Pay attention to what video service the interviewer will be using. You may have to install new technology before an interview. Be sure to allow plenty of time to both install and test it so you are familiar with anything that may be quirky about it and can handle it calmly. Adjust your lighting and make sure your face is well lit. Use lighting at face height. Too much overhead light causes shadows and makes you appear tired.
Tip # 3 Set the stage
Clear any clutter from the background. You want a simple setting so the focus is on you not what’s going on behind you.
Tip # 4 Dress well from head to toe
You won’t be aware if your interviewer is seeing your image, 3 inches high or 3 feet high. Details will matter. Don’t just do your hair and brush your teeth. Floss. Get those stray hairs. Pick out a nice outfit.

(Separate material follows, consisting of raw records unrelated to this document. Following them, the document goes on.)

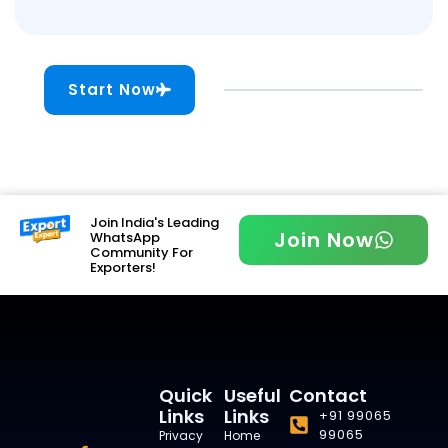
Start Now
Join India's Leading
Join Now
WhatsApp
Community For
Exporters!
Quick
Useful
Contact
Links
Links
+91 99065
99065
Privacy
Home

Don’t be the person who gets caught out because they had to get out of their chair to handle a sudden computer glitch and It's revealed they are wearing pajama bottoms and a suit jacket.
Tip # 5 Look at the Camera
Eye contact is important. Even when you’re not speaking, it’s essential that you are giving the person (i.e., the camera) your full attention. Resist the natural tendency to look at your own image or even the interviewer's image on the screen. Looking down at your desk, off into the distance when you’re not speaking makes it appear that you’re not listening. This is one of those cases when it’s not rude to stare. Practice this, because if you do it well, you will engage the person on the other side and come across as a savvy professional.
Tip # 6 Practice your responses and speak at a steady pace.
Especially in one-way interviews where there can be a time-limit you want to make sure you are speaking clearly, slowly and yet concisely. Be aware of how much time you have per question and make sure you get the compelling details in within the time allotted. Some one-way interviews will allow you to re-record an answer until you are happy with it, but a lot do not. Make sure you are clear on what is available in each instance, don’t assume. There will not be an opportunity to have a ‘do over’.
As more jobs become remote video conferencing technology enables recruiters to tap into talent pools worldwide. Convey your potential by learning how to make the best impression virtually so that when they are considering who goes on to the next round, you’re at the top of the list.